Weitere große Hürden, die einen reibungslosen Einsatz dauerhaft behindern, sind die sehr hohen Temperiertemperaturen von bis zu +300°C im Fertigungsprozess und die chemischen Eigenschaften der Temperieröle. Beides greift in hohem Maße und in kürzester Zeit die Dichtungswerkstoffe an. Weil die als Dichtungsmaterialien eingesetzten Elastomere mit der Zeit hart werden, wird die Kupplung sowohl im gekuppelten als auch im ausgekuppelten Zustand undicht.

Nur mit großer Erfahrung ist es möglich, die passenden Dichtungswerkstoffe auszuwählen und so das Optimum zwischen Standzeit und Kosten zu erreichen.
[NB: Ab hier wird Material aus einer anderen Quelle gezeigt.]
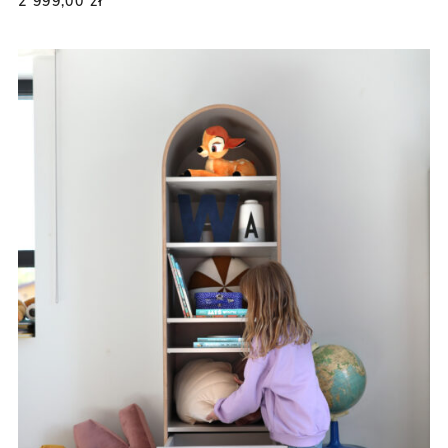
2 999,00
zł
Auch die Lagerung des Verschlussnippels in der Kupplung hat wesentlichen Einfluss auf die Lebensdauer der Dichtungen. Hierfür bietet Stäubli verschiedene innovative Lösungen, die entsprechend der vorhandenen Situation angepasst werden können. Die preislich günstigste und effiziente Alternative ist die Kombination verschiedener Elastomere in einer Kupplung.

Noch im Entwicklungsstadium: Metallische Dichtungswerkstoffe

Derzeitig führt Stäubli eine Versuchsreihe mit metallischen Dichtungswerkstoffen durch. Zwar bleibt dieses Dichtungsmaterial im eingekuppelten Zustand auch bei hohen Temperaturen lange dicht, weist aber auch Nachteile auf: die Herstellung von hochwertigen metallischen Dichtungen ist sehr teuer und erfordert eine sehr hohe Kuppelkraft.

Beim häufigen Wechsel der Formen und angesichts der heutigen Preissituation ist diese Dichtungsart noch keine Alternative zu den Elastomerdichtungen. Die Verluste an Thermoöl sind bereits nach kurzer Zeit sehr hoch, und die Druckgussmaschinen werden sehr stark mit diesen Leckagen verschmutzt.

Optimaler Durchfluss mit Baureihe CBI

Eine weitere wichtige Komponente in der Temperierung der Werkzeuge ist der Durchfluss. Gerade hier werden bei der Auslegung der Temperierung die größten Fehler gemacht. Sowohl der gleichmäßige Abtransport der Wärme als auch der Volumenstrom und die Strömungsgeschwindigkeit sind für die Temperaturdifferenzen entscheidend.

Gemäß neuesten Erkenntnissen ist bei den derzeitig eingesetzten Temperiergeräten ein Innendurchmesser im Werkzeug wie auch in allen Schläuchen und Schnellverschlusskupplungen von 12 bis 14 mm ideal. Bei Thermoöl ist dieser große Innendurchmesser notwendig, da Öl (Wärmeleitwert 0,13) Wärme schlechter leitet als zum Beispiel Wasser (Wärmeleitwert 0,6). Auch die Aufnahme verläuft nicht so schnell wie bei Wasser.

Um den hohen Anforderungen im Druckguss gerecht zu werden, hat Stäubli die Baureihe CBI für Hochtemperaturen entwickelt. Selbst bei kleinsten Außenabmessungen bietet diese Baureihe ein extrem hohes Durchflussvolumen. Zusätzlich vermeidet die Clean-Break-Konstruktion das Verschmutzen der Maschinen und Werkzeuge – ein entscheidender Beitrag für mehr Sicherheit am Arbeitsplatz.